** Opening Records for this exercise block **

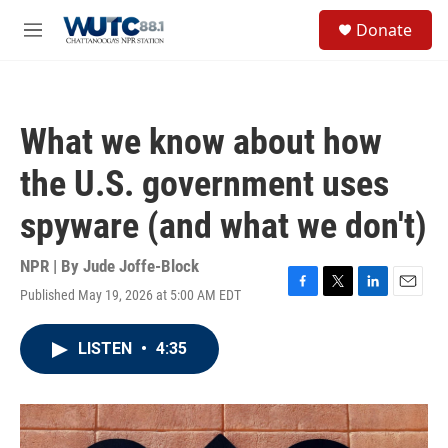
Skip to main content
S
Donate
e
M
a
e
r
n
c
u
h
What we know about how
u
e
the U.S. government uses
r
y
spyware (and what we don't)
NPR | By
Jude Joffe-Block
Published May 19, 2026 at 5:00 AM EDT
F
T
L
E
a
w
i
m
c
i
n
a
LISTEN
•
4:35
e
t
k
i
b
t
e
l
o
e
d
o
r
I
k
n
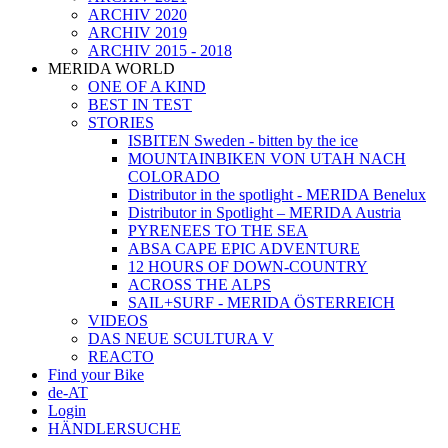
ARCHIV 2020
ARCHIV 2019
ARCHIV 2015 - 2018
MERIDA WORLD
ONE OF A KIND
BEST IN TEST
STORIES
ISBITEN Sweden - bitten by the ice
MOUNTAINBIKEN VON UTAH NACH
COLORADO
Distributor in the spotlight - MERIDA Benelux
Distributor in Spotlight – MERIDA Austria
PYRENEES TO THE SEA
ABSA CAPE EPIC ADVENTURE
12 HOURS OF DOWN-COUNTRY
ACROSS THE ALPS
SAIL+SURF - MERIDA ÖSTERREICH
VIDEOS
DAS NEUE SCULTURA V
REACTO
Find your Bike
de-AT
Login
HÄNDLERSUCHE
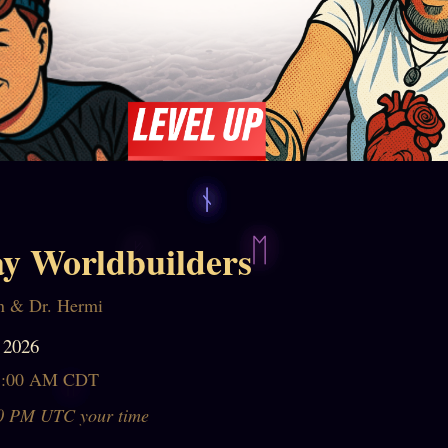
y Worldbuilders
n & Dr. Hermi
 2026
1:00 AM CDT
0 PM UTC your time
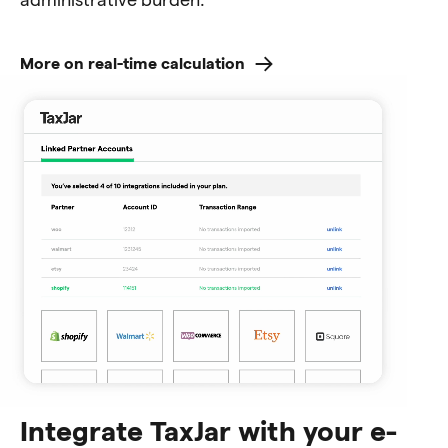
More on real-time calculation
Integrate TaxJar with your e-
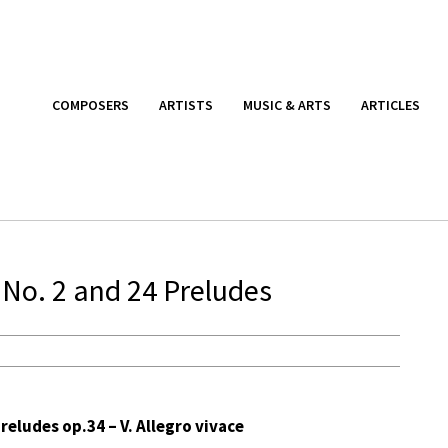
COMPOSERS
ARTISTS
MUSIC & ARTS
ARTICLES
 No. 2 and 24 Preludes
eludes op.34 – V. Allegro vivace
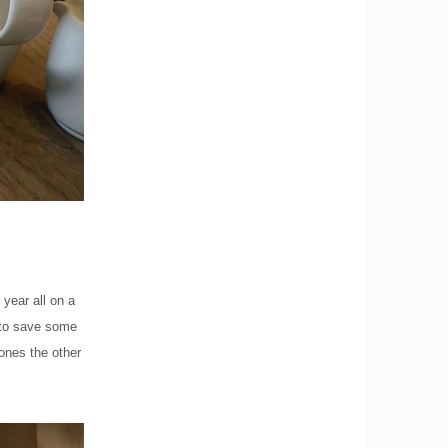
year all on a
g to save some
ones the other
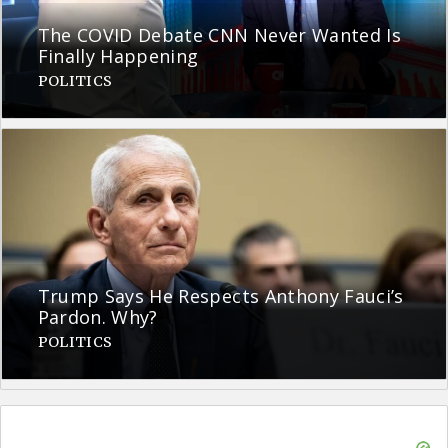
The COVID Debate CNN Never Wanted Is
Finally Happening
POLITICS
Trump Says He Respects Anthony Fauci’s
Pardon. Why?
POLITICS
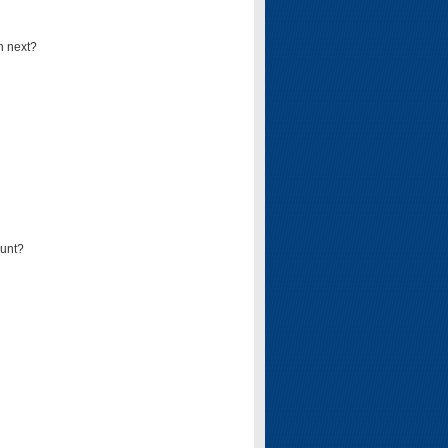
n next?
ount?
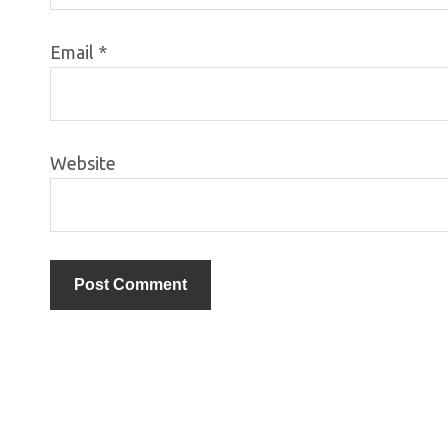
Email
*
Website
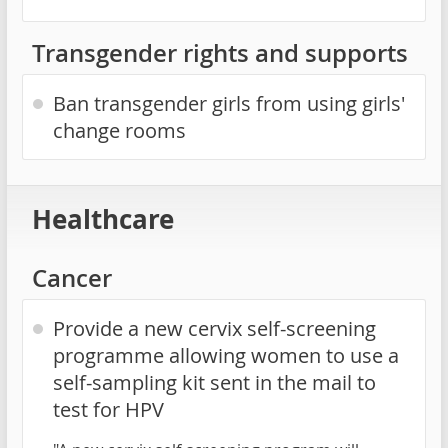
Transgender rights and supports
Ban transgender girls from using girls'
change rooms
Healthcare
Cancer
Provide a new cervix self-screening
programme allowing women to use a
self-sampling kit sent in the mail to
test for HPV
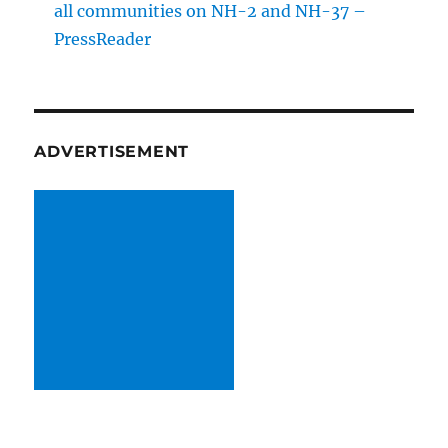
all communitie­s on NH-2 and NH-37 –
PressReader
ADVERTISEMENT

** Closing Records for this exercise block **
** Opening Records for this exercise block **

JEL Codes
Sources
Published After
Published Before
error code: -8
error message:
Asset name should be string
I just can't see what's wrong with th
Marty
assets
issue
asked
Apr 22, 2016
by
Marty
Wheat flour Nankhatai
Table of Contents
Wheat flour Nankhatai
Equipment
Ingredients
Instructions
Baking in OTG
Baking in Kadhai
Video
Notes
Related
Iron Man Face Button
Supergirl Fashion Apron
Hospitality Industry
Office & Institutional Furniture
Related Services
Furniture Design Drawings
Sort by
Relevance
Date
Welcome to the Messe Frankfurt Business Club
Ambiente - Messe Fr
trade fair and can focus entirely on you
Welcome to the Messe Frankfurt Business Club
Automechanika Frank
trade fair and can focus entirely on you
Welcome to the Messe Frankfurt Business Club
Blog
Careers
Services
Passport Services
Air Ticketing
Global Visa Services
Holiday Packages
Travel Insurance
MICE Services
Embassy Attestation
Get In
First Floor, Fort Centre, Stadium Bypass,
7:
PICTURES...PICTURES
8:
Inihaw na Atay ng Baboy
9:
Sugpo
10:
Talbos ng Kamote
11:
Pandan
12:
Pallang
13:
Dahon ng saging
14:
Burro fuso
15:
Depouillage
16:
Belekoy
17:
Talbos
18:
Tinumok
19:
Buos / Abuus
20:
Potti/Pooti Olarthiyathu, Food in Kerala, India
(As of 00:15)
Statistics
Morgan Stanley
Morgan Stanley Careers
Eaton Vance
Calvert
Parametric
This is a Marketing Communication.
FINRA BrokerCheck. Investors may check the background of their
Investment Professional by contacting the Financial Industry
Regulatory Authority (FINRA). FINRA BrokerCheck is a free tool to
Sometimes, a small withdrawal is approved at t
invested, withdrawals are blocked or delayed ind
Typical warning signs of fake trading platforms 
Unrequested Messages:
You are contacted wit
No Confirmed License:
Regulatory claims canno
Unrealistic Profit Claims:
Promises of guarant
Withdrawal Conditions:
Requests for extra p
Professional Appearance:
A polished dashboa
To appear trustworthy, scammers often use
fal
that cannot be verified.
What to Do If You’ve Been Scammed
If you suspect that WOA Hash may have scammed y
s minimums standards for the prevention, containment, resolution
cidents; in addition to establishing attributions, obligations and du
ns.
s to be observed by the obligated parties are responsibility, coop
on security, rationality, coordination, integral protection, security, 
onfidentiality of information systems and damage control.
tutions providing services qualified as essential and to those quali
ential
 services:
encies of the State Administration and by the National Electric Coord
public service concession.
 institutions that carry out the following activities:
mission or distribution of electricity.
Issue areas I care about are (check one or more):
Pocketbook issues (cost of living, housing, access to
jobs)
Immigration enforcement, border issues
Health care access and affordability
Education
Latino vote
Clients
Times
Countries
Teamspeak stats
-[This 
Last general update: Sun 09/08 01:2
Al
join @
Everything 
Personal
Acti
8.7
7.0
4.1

** Closing Records for this exercise block **
** Opening Records for this exercise block **

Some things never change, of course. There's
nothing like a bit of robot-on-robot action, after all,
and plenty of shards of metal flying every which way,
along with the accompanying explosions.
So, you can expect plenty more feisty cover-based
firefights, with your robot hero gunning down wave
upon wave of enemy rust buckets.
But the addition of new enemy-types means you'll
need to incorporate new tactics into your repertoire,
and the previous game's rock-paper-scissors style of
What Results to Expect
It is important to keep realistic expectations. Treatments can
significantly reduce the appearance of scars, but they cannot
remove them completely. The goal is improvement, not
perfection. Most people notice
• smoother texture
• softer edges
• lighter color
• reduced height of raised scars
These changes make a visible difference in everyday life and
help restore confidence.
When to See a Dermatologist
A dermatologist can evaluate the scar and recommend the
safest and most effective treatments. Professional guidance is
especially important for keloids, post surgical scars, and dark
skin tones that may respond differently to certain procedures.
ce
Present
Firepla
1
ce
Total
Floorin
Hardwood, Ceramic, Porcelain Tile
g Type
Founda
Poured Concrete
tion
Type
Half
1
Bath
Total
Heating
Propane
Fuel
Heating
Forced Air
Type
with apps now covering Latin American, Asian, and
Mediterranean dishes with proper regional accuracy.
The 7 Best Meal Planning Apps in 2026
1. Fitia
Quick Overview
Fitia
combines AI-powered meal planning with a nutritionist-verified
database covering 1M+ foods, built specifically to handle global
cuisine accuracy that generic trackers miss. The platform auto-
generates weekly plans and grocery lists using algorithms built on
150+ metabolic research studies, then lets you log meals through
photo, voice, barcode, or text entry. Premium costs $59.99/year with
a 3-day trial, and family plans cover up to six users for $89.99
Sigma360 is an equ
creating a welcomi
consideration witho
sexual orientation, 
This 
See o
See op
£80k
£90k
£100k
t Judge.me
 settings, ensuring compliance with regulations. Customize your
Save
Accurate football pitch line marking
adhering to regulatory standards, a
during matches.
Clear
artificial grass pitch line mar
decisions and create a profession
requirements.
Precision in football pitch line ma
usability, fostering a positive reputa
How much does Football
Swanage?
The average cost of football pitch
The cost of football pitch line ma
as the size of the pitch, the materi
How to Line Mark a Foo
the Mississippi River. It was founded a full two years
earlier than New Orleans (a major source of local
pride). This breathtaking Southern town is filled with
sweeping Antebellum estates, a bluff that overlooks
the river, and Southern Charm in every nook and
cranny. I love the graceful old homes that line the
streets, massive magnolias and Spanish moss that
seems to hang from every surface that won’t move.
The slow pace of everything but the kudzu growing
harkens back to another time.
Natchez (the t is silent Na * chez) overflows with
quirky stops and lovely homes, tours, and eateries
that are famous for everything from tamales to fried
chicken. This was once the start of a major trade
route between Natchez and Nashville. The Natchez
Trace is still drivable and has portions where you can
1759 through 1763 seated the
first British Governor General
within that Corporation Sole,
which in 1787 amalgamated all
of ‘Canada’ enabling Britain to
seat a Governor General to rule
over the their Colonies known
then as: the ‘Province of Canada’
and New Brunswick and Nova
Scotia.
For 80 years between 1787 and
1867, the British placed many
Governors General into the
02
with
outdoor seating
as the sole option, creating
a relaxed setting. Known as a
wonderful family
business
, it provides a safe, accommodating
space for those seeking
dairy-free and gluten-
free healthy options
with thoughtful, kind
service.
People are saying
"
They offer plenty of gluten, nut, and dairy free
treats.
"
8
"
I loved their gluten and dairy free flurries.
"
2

** Closing Records for this exercise block **

_What you need to do:_ Copy word for word the lines of the records above from the one with "DAS NEUE SCULTURA V" up to and including the one with "ADVERTISEMENT". Skip the pictures.

_Response:_
DAS NEUE SCULTURA V
REACTO
Find your Bike
de-AT
Login
HÄNDLERSUCHE
y Worldbuilders
n & Dr. Hermi
 2026
1:00 AM CDT
0 PM UTC your time
More on real-time calculation
Integrate TaxJar with your e-
COMPOSERS
ARTISTS
MUSIC & ARTS
ARTICLES
 No. 2 and 24 Preludes
eludes op.34 – V. Allegro vivace
year all on a
g to save some
ones the other
The COVID Debate CNN Never Wanted Is
Finally Happening
POLITICS
Trump Says He Respects Anthony Fauci’s
Pardon. Why?
POLITICS
n next?
ount?
Email
*
Website
Transgender rights and supports
Ban transgender girls from using girls'
change rooms
Healthcare
Cancer
Provide a new cervix self-screening
programme allowing women to use a
self-sampling kit sent in the mail to
test for HPV
all communitie­s on NH-2 and NH-37 –
PressReader
ADVERTISEMENT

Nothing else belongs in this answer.